If you are concerned about injury, especially if you have had a sports injury in the past, have a checkup with a doctor before beginning a fitness routine. You may want to consult with a physical therapist on the most effective ways to warm up before your workout and cool down afterward. It could be a good idea to invest in a personal trainer to ensure you are working out properly and in a way that will not cause muscle strain. Some gyms include consultation with a personal trainer as part of a membership package, but if you do not belong to a gym, a few sessions with an affordable trainer can be a solid investment. Not only will a trainer help you avoid injury, but they are also a godsend for your workout motivation.

Disability or Health Problems

If you have a disability or suffer from a chronic health problem, such as heart disease, it may not be a question of whether or not you work out, but how to proceed. You can’t exercise because your body physically won’t allow it. 

But, we see those with disabilities living fully active lives, and exercise is part of a healthy, well-rounded schedule. You might just have to approach things differently than most. Experts can help those with disabilities create a modified program that is challenging and feasible. Consulting with a physical therapist who focuses on creating fitness programs for those with special needs is an essential way to get started working out. Also, there are classes online and in-person for those who may need modified exercises.

Health problems need not be an impediment to exercise. In fact, many people start exercising at the advice of their doctor following a cardiac arrest or diagnosis of heart disease. It is important not to go it alone and to consult with experts on how to exercise and how often to do it. In addition, staying alert to warning signs while exercising is essential for avoiding complications. With proper guidance, pursuing an exercise routine is not only possible, but it is also recommended, because of the value exercise has as part of a healthy lifestyle.
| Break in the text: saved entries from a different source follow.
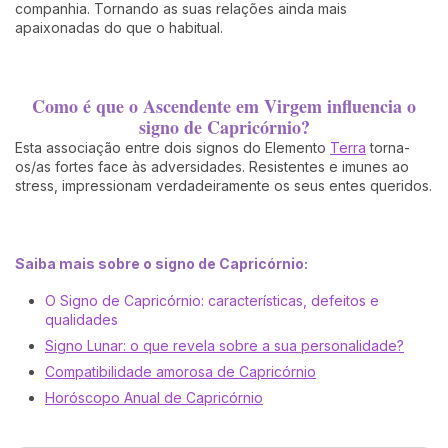
companhia. Tornando as suas relações ainda mais
apaixonadas do que o habitual.
Como é que o Ascendente em Virgem influencia o
signo de Capricórnio?
Esta associação entre dois signos do Elemento
Terra
torna-
os/as fortes face às adversidades. Resistentes e imunes ao
stress, impressionam verdadeiramente os seus entes queridos.
Saiba mais sobre o signo de Capricórnio:
O Signo de Capricórnio: características, defeitos e
qualidades
Signo Lunar: o que revela sobre a sua personalidade?
Compatibilidade amorosa de Capricórnio
Horóscopo Anual de Capricórnio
Workout Motivation Victory

workout motivation

The notion of beginning an exercise after living a sedentary lifestyle for years may seem overwhelming at first, but it is useful to reframe what is meant by “exercise.” It may be hard to get motivated to exercise if you think about putting on a grey warm-up suit and jogging 5 miles in the cold. Other people may love to do that, but it may not be for you. The key is finding activities you already enjoy to incorporate into a regular fitness routine. Schedule set times for working out and find a workout buddy for accountability. Setting goals and seeking the advice of a physician or trainer can give your motivation to get in shape staying power. Good luck!